Zvonimir is known for his unconventional approach to curating queer. His vision of queer art widens the common association of queer with the LGBT related content and includes all art that is subversive (but never violent); all art that questions normativity and conventionality. The art, in other words, that is a disruption to business-as-usual, to normative assumptions that lead to marginalisation and discrimination of any kind.
Hear Zvonimir reflect on socio-political relevance of queer art and explain why he believes that art (and non-didactic art in particular) has a power to broaden the per-existing limiting and marginalising narratives, more effectively then some other initiatives.

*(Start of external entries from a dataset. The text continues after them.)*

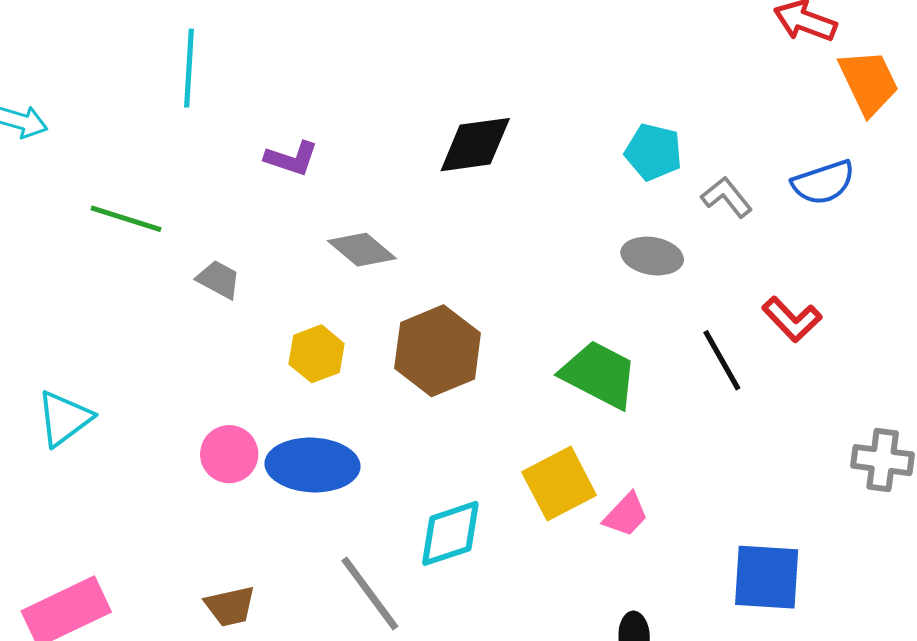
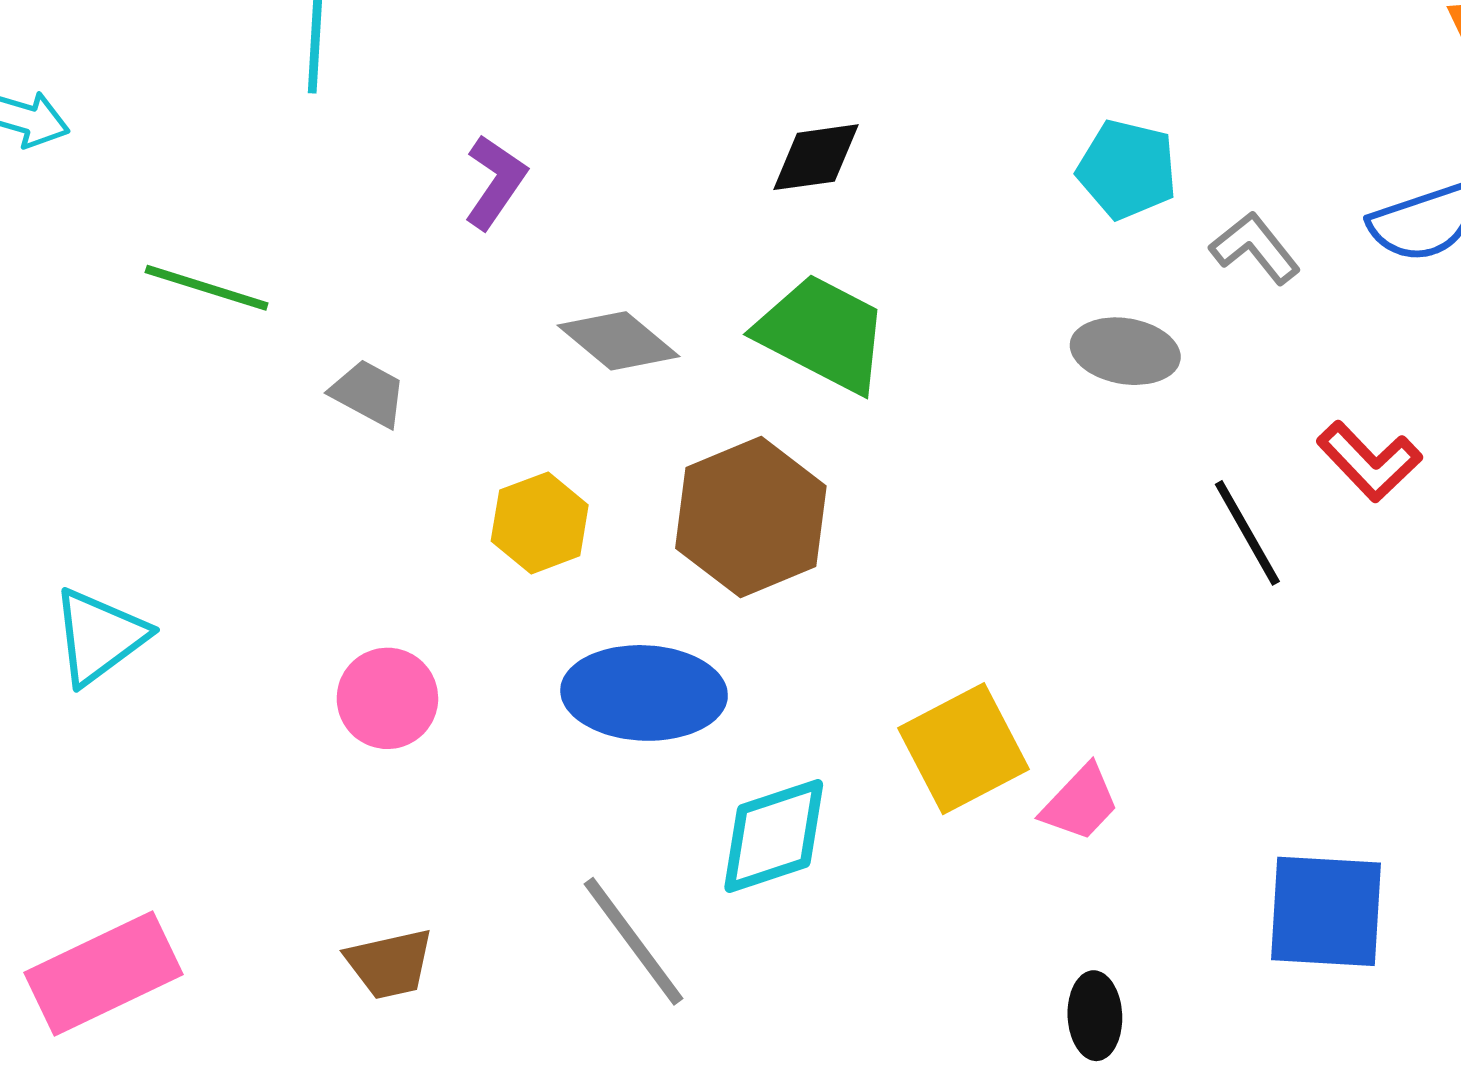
black diamond: (475, 145) -> (816, 157), size x0.7
purple L-shape: (291, 158) -> (495, 182), turned -74
green trapezoid: (599, 374) -> (823, 333), moved
blue ellipse: (313, 465) -> (644, 693), moved

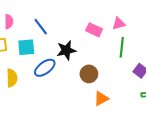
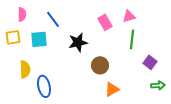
pink rectangle: (94, 30) -> (105, 22), turned 35
blue ellipse: (45, 68) -> (44, 86), moved, turned -65

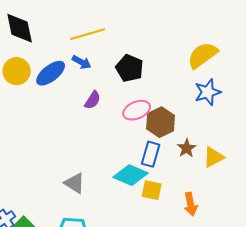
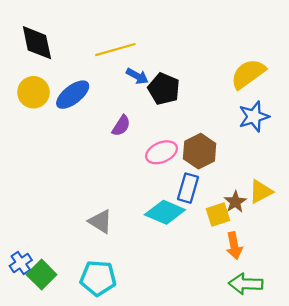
blue arrow: (82, 62) -> (137, 76), moved
pink ellipse: (137, 110) -> (162, 152), moved
brown star: (187, 148) -> (235, 202), moved
yellow square: (152, 190) -> (218, 215), moved, turned -30

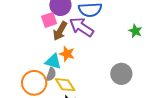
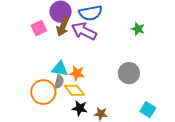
pink square: (49, 20) -> (39, 28), moved
brown arrow: (60, 31) -> (63, 27), moved
orange star: (67, 54) -> (77, 73), moved

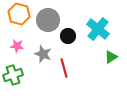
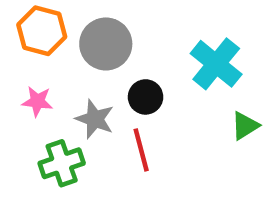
black circle: (68, 36) -> (146, 97), moved
green cross: (13, 75) -> (62, 163), moved

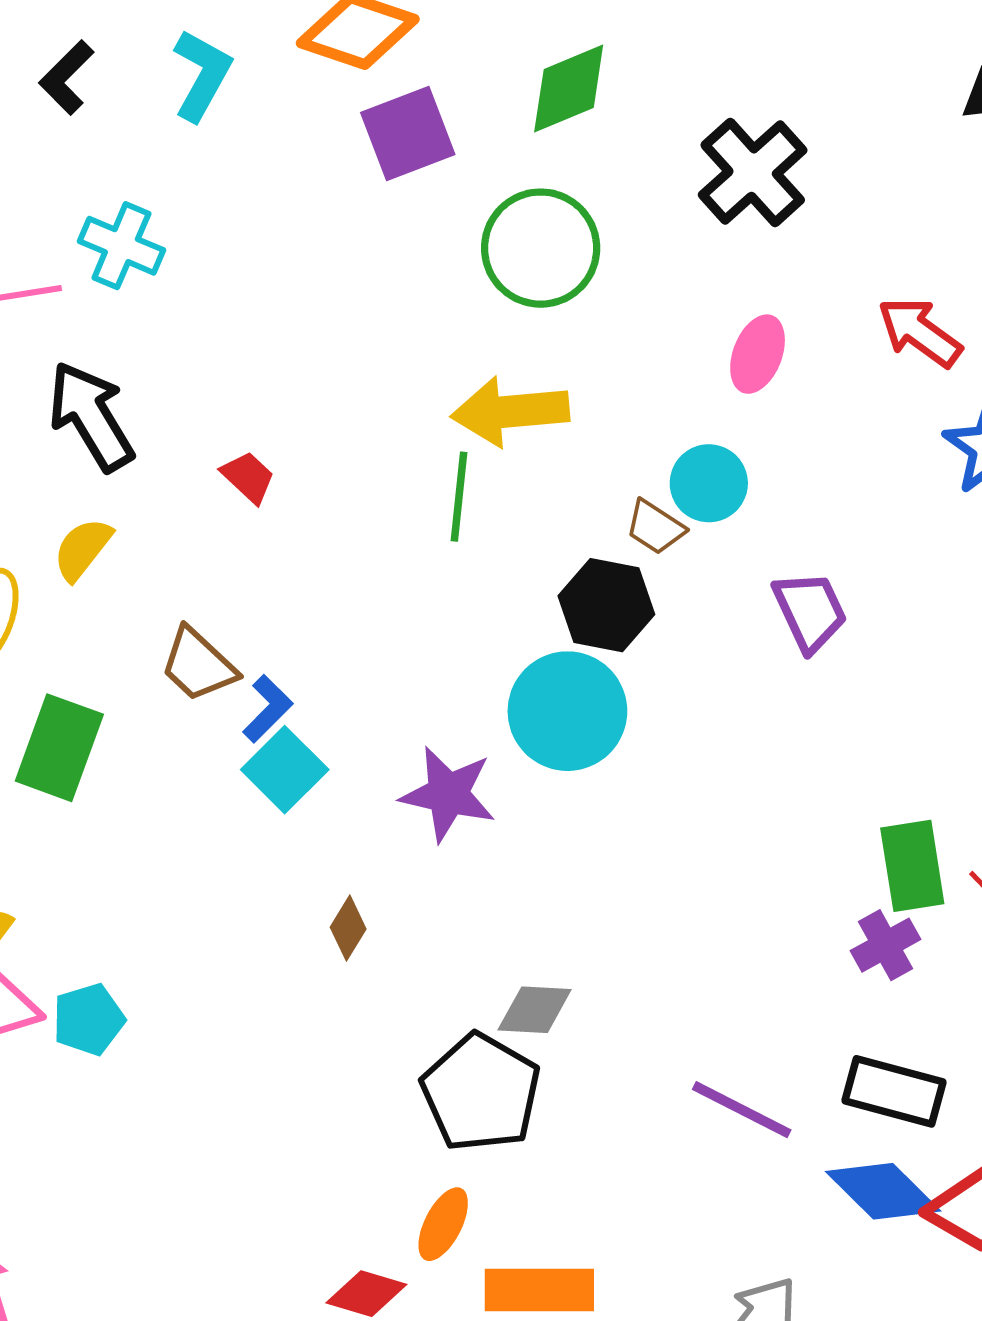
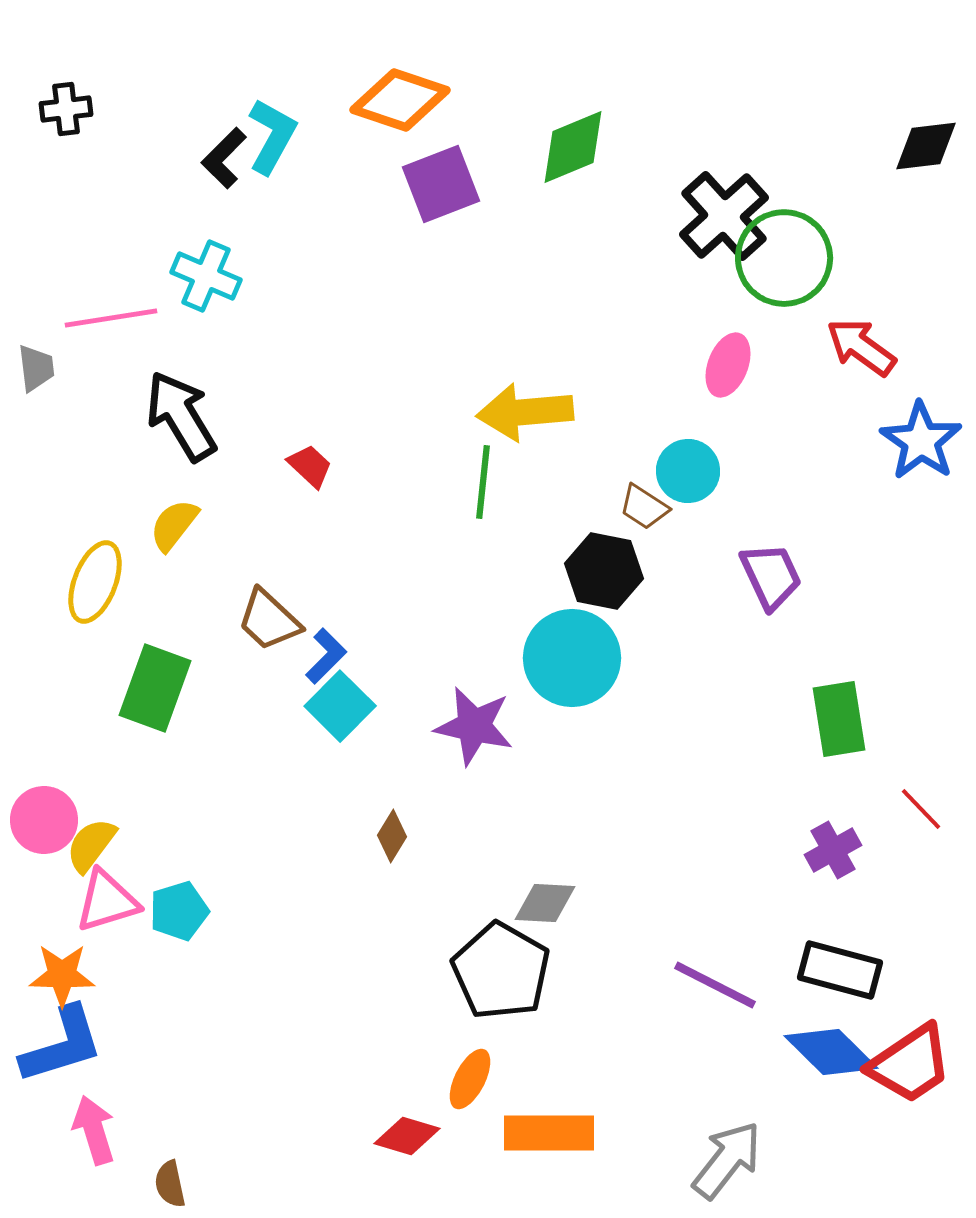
black L-shape: (67, 77) -> (224, 158), moved
green circle: (541, 248) -> (784, 258), moved
green rectangle: (912, 866) -> (839, 719), moved

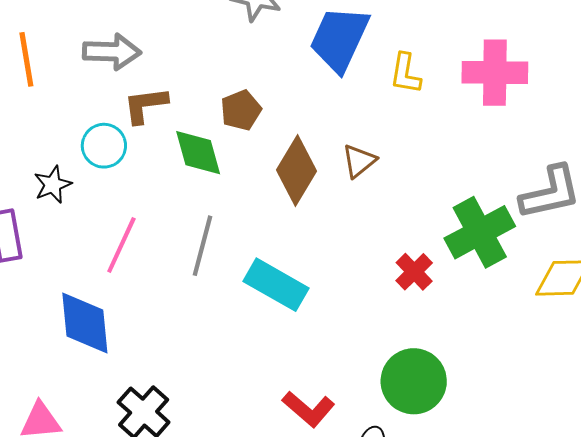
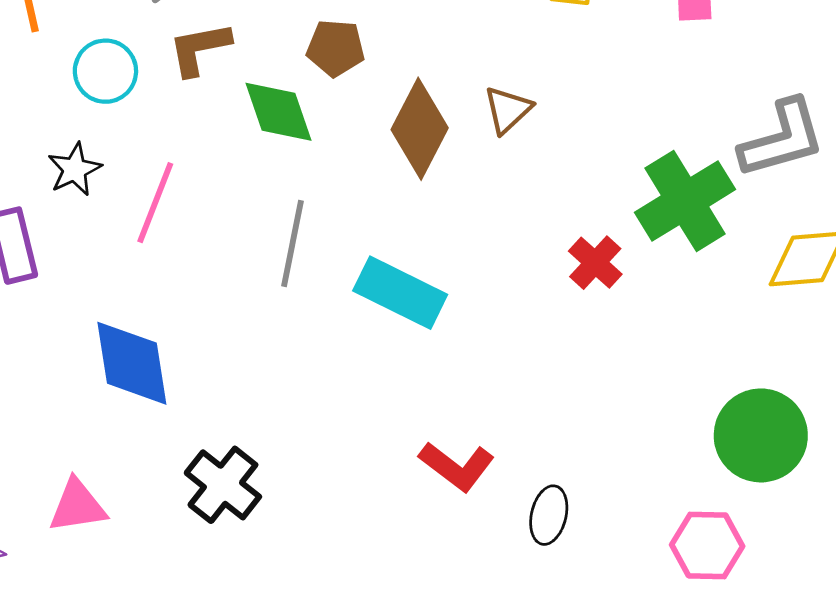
brown pentagon: (241, 110) -> (336, 48), turned 30
cyan circle: (104, 146) -> (105, 71), moved
pink line: (121, 245) -> (155, 203), moved
green circle: (414, 381) -> (761, 435), moved

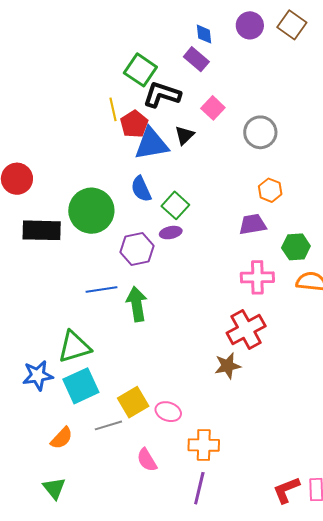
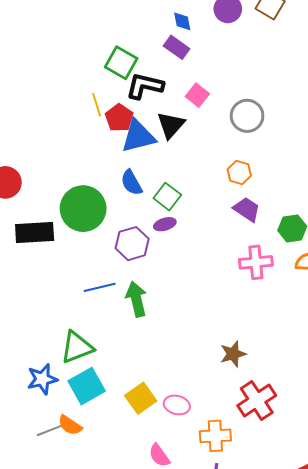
black triangle: (184, 135) -> (171, 125), size x1.4
orange hexagon: (270, 190) -> (239, 172), moved
purple trapezoid: (253, 224) -> (247, 209), turned 48
red cross: (246, 330) -> (257, 400), moved
gray line: (108, 425) -> (50, 430), moved
orange semicircle: (62, 438) -> (70, 425), moved, turned 85

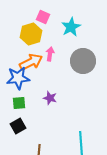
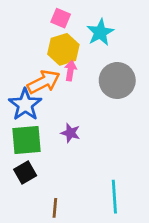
yellow hexagon: (31, 34) -> (63, 49), moved
blue star: (18, 78) -> (25, 105), turned -30
green square: (19, 103) -> (27, 140), size x1.6

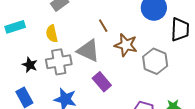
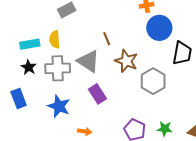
cyan rectangle: (15, 27) -> (30, 44), moved

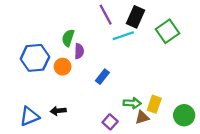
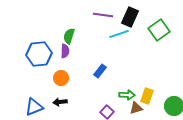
purple line: (106, 15) -> (103, 15), turned -54
purple semicircle: (79, 51) -> (65, 51), moved
orange circle: (63, 67) -> (61, 78), moved

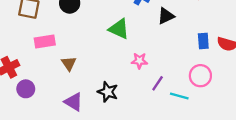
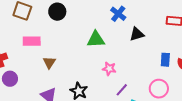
green triangle: (119, 29) -> (96, 39), turned -36

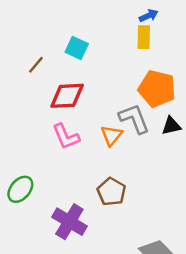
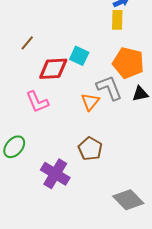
cyan square: (77, 48) -> (79, 56), moved
pink L-shape: (66, 137) -> (37, 102), moved

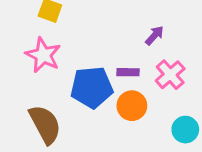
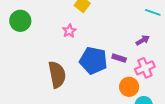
pink star: (43, 55) -> (69, 31), size x0.6
orange circle: (132, 106) -> (129, 87), moved

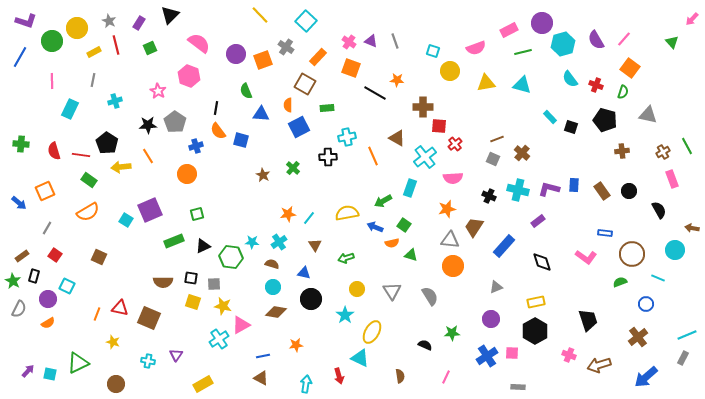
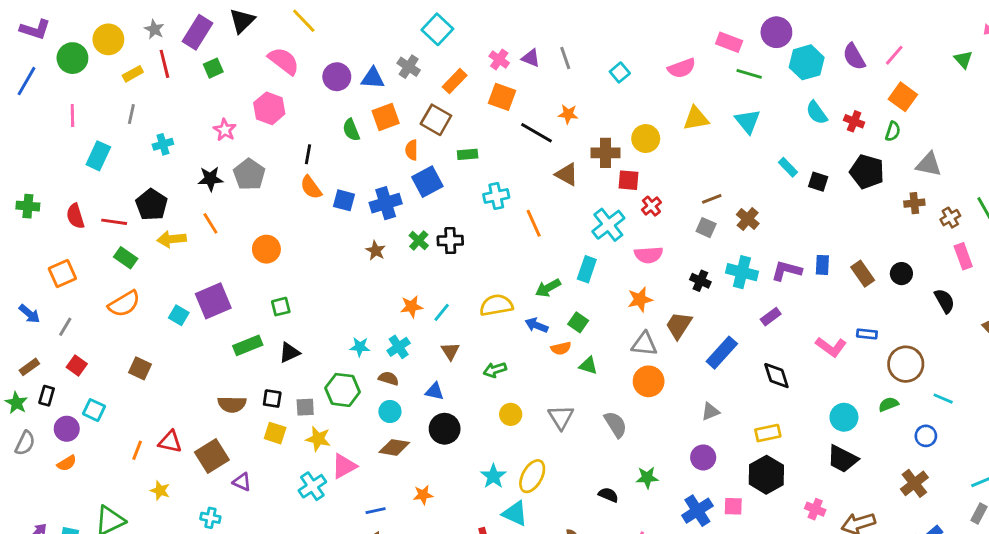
yellow line: (260, 15) -> (304, 21), moved
purple rectangle: (139, 23) -> (197, 32), size x1.6
pink rectangle: (509, 30) -> (729, 42), turned 48
cyan square: (433, 51) -> (620, 72), turned 32
green line: (523, 52) -> (749, 74), turned 30
orange square: (263, 60) -> (386, 117), moved
yellow circle: (450, 71) -> (646, 139), moved
cyan triangle: (522, 85) -> (748, 121), turned 36
blue triangle: (261, 114) -> (373, 78), moved
brown triangle: (397, 138) -> (567, 174), moved
blue cross: (196, 146) -> (386, 203), moved, size x1.5
brown cross: (622, 151) -> (914, 203), moved
black cross: (328, 157) -> (450, 241), moved
blue arrow: (19, 203) -> (29, 314), moved
cyan circle: (675, 250) -> (844, 417), moved
green hexagon: (231, 257) -> (343, 390), moved
pink L-shape: (586, 257) -> (831, 347), moved
cyan star: (345, 315) -> (493, 476), moved
brown square: (149, 318) -> (212, 456), turned 35
black trapezoid: (588, 320) -> (843, 459), turned 135
purple triangle: (176, 355) -> (242, 482), moved, turned -40

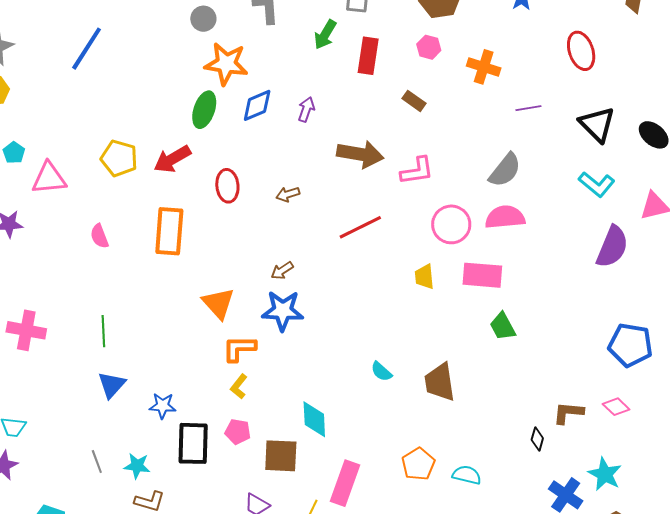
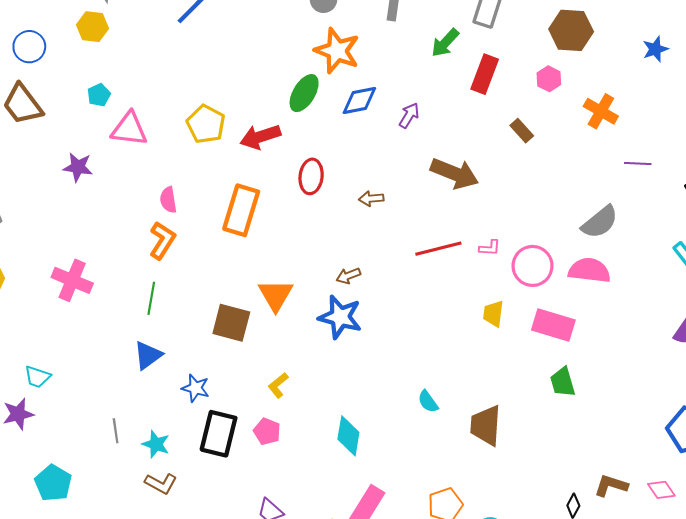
pink L-shape: (417, 171) -> (490, 248), moved, size x0.6
orange L-shape: (239, 348) -> (162, 240), moved, turned 111
brown square: (281, 456) -> (231, 323), moved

He also explains why it is important to keep queer art indexical rather then iconic, where iconic is seen as repetitive and formulaic while indexical points to something new and unexpected, something that we have not yet though of. The indexical art is an art of discovery. If we follow Zvonimir’s definition of queer art as disruption of status-quo then we could say that indexical art is by its very definition queer. Or, in other words, that art that is not indexical stops being queer.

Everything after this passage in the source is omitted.